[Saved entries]
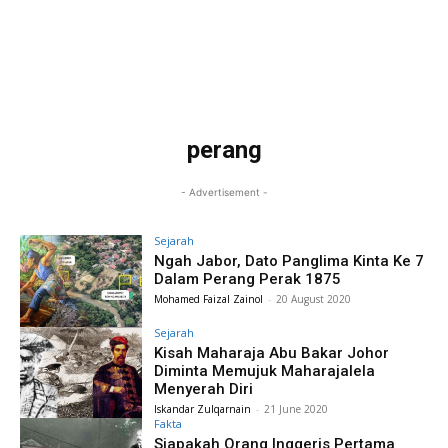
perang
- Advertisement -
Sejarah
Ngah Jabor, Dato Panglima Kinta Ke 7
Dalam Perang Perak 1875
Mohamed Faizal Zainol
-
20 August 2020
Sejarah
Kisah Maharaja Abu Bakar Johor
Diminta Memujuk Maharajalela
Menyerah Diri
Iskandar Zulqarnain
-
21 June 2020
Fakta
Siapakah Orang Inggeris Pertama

---

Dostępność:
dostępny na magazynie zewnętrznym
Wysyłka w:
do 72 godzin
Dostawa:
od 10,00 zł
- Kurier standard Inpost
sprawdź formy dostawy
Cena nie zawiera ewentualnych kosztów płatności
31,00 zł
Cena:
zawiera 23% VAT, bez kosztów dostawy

--

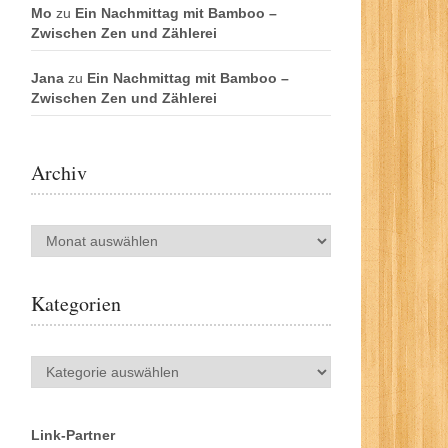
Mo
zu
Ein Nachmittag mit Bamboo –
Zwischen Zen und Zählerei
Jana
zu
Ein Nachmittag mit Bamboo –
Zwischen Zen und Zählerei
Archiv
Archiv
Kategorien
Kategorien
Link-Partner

* [EXERCISE DIRECTIONS]
Your reply should be one number: the count of lines above that hold the word "Cena".

* [YOUR RESPONSE]
2